- **Dataset extract**:
● ● ● ● ●
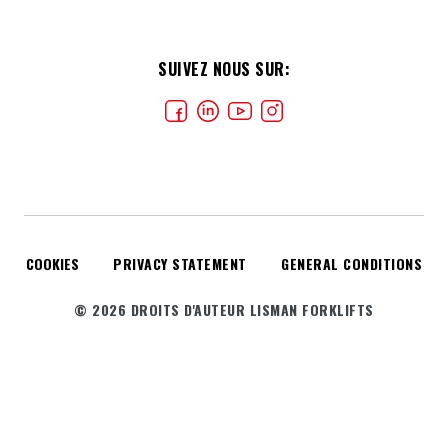
SUIVEZ NOUS SUR:
COOKIES
PRIVACY STATEMENT
GENERAL CONDITIONS
© 2026 DROITS D'AUTEUR LISMAN FORKLIFTS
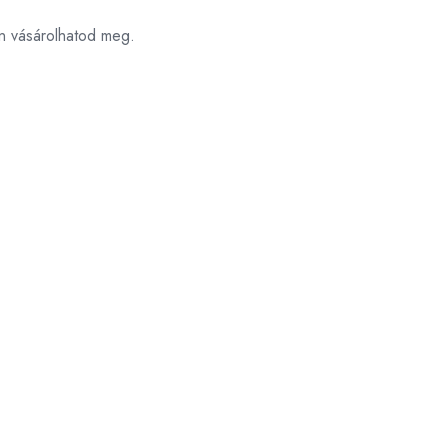
on vásárolhatod meg.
● ● ● ● ●
- **Task statement**:
Images must not appear; print each record precisely as it reads.

- **Finished task**:
SUIVEZ NOUS SUR:
COOKIES
PRIVACY STATEMENT
GENERAL CONDITIONS
© 2026 DROITS D'AUTEUR LISMAN FORKLIFTS
on vásárolhatod meg.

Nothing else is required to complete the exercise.